Manteca is planning for a temporary gas station moratorium.
But unlike the handful of California cities that have put in place outright bans on new fueling stations due to overriding environmental concerns, Manteca is doing so to establish more specific rules where future proposed stations can’t go and possibly requiring them to have EV chargers as well.
The earliest the emergency moratorium can come before the council is at the next regularly scheduled meeting which happens to be Aug. 18 given they’ve cancelled the next three regular meetings.
That means if some developer submits a complete application for yet another gas station between now and Aug. 18, they would escape being subject to new rules the council may ultimately adopt.
The odds of that happening are highly unlikely. There are already 33 gas stations in place, five with entitlements needed to build and four others in the planning process.
The gas station project at Pillsbury Road and Woodward Avenue that prompted Mayor Gary Singh in December to originally call for the council to consider a gas station moratorium of some sort, has been officially withdrawn.
The temporary moratorium, based on council comments Tuesday, has 100 percent council support.
It would go into effect for 45 days. The council would have the ability to extend it once for a maximum of 10 months and 15 days.
Staff, however, is not waiting for the temporary moratorium to officially be adopted to start working on new gas station development rules for the council to consider.
It was clear that the council believes the numbers of EVs will continue to grow but the transition to a fossil free California when it comes to vehicles will likely take decades longer than Sacramento’s preferred timeline.
Councilman Charlie Halford noted technology is still evolving as he shared a story of a friend planning and EV trip to Seattle was told by the manufacturer’s app he’ll need to stop to charge it eight times on the way.
Councilwoman Regina Lackey pointed out Manteca, anxious to build a destination city economy around the Great Wolf resort and Big League Dreams sports complex with the 120-acre family entertainment zone project, could ill afford to discourage visitors that drive gas powered vehicles.
Councilman Dave Breitenbucher was weary of imposing a ban that would impact a lot of small businesses that employ a number of people whether they are an independent or a franchise owner.
Councilman Mike Morowit — who owns both an EV and what he called a “gas guzzler” — said there are pluses and minuses with both technologies.

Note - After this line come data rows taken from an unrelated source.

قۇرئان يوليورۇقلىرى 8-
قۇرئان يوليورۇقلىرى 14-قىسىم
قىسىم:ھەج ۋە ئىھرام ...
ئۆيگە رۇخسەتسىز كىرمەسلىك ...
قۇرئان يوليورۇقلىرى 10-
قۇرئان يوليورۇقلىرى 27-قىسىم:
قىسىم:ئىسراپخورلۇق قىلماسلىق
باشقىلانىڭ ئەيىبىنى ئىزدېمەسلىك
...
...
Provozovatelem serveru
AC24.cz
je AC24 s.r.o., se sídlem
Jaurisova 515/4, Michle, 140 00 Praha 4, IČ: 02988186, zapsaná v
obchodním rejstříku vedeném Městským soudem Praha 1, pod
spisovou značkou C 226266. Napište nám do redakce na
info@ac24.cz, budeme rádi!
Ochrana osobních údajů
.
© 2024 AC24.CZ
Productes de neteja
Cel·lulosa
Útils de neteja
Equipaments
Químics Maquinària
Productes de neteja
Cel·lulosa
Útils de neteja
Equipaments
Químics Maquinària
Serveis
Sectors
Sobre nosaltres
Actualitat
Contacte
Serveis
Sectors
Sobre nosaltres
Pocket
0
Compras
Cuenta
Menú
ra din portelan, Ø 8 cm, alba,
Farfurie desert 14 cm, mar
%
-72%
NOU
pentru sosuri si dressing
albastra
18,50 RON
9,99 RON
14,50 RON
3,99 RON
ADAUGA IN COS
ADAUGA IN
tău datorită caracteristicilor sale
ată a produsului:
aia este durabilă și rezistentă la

Various council members pointed out EVs don’t have emissions but their battery manufacture and disposal have created a new set of environmental concerns. They also noted EVs don’t pay for gas taxes that are the primary source of road construction and maintenance funds plus they are heavier than comparable gas vehicles meaning they wear down pavement more.
There was also concern an artificial cap on gas stations would place an upward pressure on prices as the city would be eliminating additional competition for existing stations.

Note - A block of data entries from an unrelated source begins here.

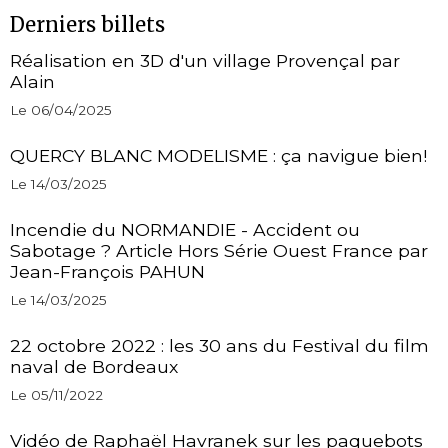
Derniers billets
Réalisation en 3D d'un village Provençal par
Alain
Le 06/04/2025
QUERCY BLANC MODELISME : ça navigue bien!
Le 14/03/2025
Incendie du NORMANDIE - Accident ou
Sabotage ? Article Hors Série Ouest France par
Jean-François PAHUN
Le 14/03/2025
22 octobre 2022 : les 30 ans du Festival du film
naval de Bordeaux
Le 05/11/2022
Vidéo de Raphaël Havranek sur les paquebots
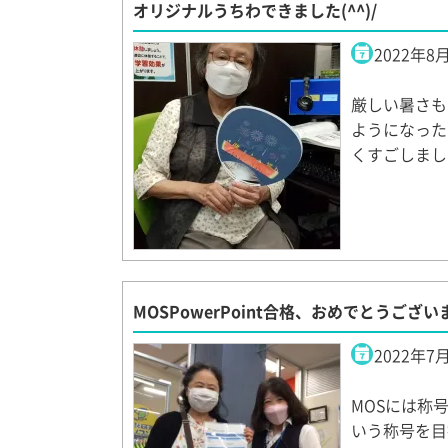
オリジナルうちわできました(^^)/
2022年8
厳しい暑さも
ようになった
くすごしまし
MOSPowerPoint合格、おめでとうございます
2022年7
MOSには称
いう称号を目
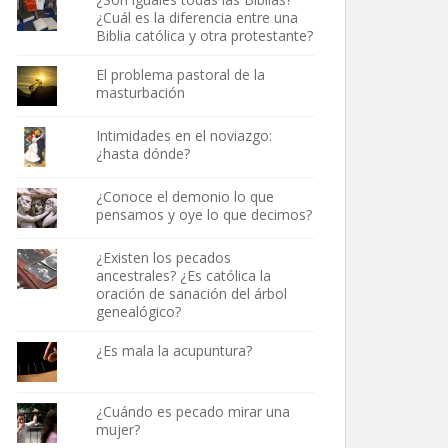
¿Cuál es la diferencia entre una
Biblia católica y otra protestante?
El problema pastoral de la
masturbación
Intimidades en el noviazgo:
¿hasta dónde?
¿Conoce el demonio lo que
pensamos y oye lo que decimos?
¿Existen los pecados
ancestrales? ¿Es católica la
oración de sanación del árbol
genealógico?
¿Es mala la acupuntura?
¿Cuándo es pecado mirar una
mujer?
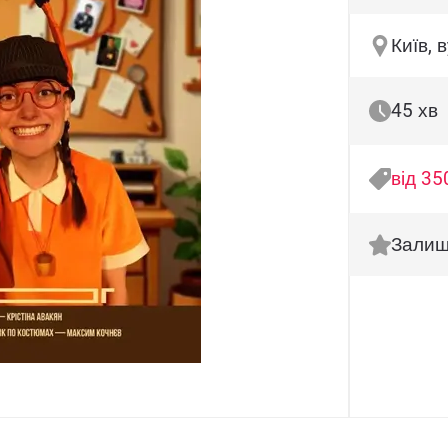
Київ, 
45 хв
від 35
Залиш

Mayor Gary Singh noted the vast majority of Manteca residents — including many buying new homes in the rapidly growing southwest portion of the city — drive vehicles fueled by gasoline.
At the same time, very few lower income families can afford EVs.

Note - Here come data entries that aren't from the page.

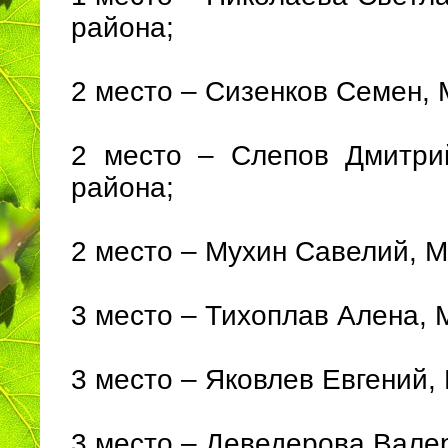
района;
2 место – Сизенков Семен,
2 место – Слепов Дмитри
района;
2 место – Мухин Савелий, 
3 место – Тихоплав Алена,
3 место – Яковлев Евгений,
3 место – Деведерова Вале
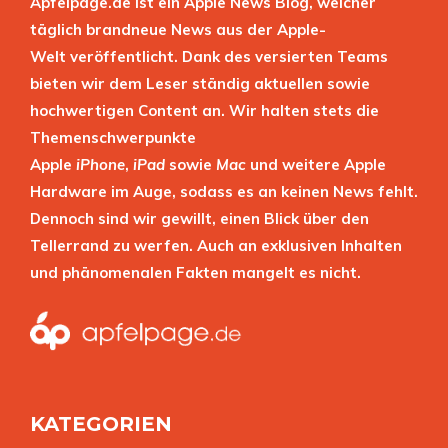
Apfelpage.de ist ein Apple News Blog, welcher
täglich brandneue News aus der Apple-
Welt veröffentlicht. Dank des versierten Teams
bieten wir dem Leser ständig aktuellen sowie
hochwertigen Content an. Wir halten stets die
Themenschwerpunkte
Apple
iPhone
,
iPad
sowie
Mac
und weitere Apple
Hardware im Auge, sodass es an keinen News fehlt.
Dennoch sind wir gewillt, einen Blick über den
Tellerrand zu werfen. Auch an exklusiven Inhalten
und phänomenalen Fakten mangelt es nicht.
KATEGORIEN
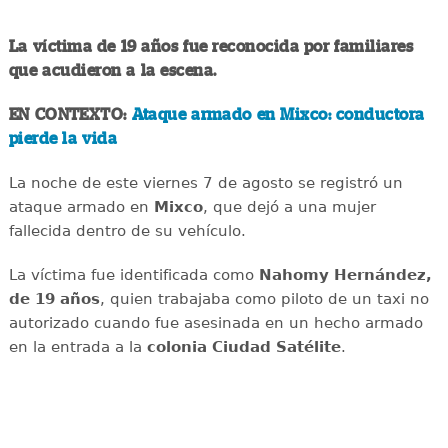
La víctima de 19 años fue reconocida por familiares
que acudieron a la escena.
EN CONTEXTO:
Ataque armado en Mixco: conductora
pierde la vida
La noche de este viernes 7 de agosto se registró un
ataque armado en
Mixco
, que dejó a una mujer
fallecida dentro de su vehículo.
La víctima fue identificada como
Nahomy Hernández,
de 19 años
, quien trabajaba como piloto de un taxi no
autorizado cuando fue asesinada en un hecho armado
en la entrada a la
colonia Ciudad Satélite
.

Why is Manteca suddenly the
place for gas stations to be?
Manteca, in the past three years, has seen five new gas stations open plus a major expansion of the fueling pumps at Costco.
That brought the number of gas stations to 33.
It translates into 3.5 gas stations per 10,000 residents versus 3.62 per 10,000 in Modesto.
The area average is 2.6 per 10,000 residents while the state average is 2.65 per 10,000.
And if the five entitled stations and the four that are in the planning process, the ratio will jump to 4.3 per 10,000.
Manteca had 67,000 residents in 2010.
By 2020, it had 83,000 residents.
Today, Manteca’s population is pushing 97,000.
There were three new gas stations that opened between 2019 and 2022
But that is only part of the story.
Data shows between 2020 and 2024 the amount of gas pumped in Manteca jumped almost 15 percent going from 36 million gallons to 41 million gallons.
That occurred even though EVs sales in 3 of those 5 years hovered around 20 percent of annual new car sales with fuel efficiency steadily increasing.
Manteca’s continued growth in population that commutes long distances to the Bay Area is one reason why gas sales are increasing.
It also helps Manteca is benefitting as well as growth as regional commuter hub with easy-to-access stations on the 120 Bypass and Highway 99 peeling off gas sales from communities to the east and south.
The expansion of dining options at Yosemite and Highway 99 where Highway 120 goes from freeway to highway for Bay Area-to-Sierra staycation traffic and similar growth at Airport Way and the 120 Bypass also prompts some drivers to fuel their vehicles as well before getting back on the road.
Manteca’s reputation as a city of supercomputers also helps.
The other big change in the last 5 years has been steady occupancy seven days a week at Great Wolf that also fuel in Manteca to avoid somewhat higher prices in the Bay Area.
It is those numbers and draws that apparently is shaping the direction Manteca’s leaders are headed.
They want to encourage gas stations on the freeway corridors that bring more sales tax revenue to the city but make sure that gas stations don’t end up clashing with the quality of life in residential neighborhoods.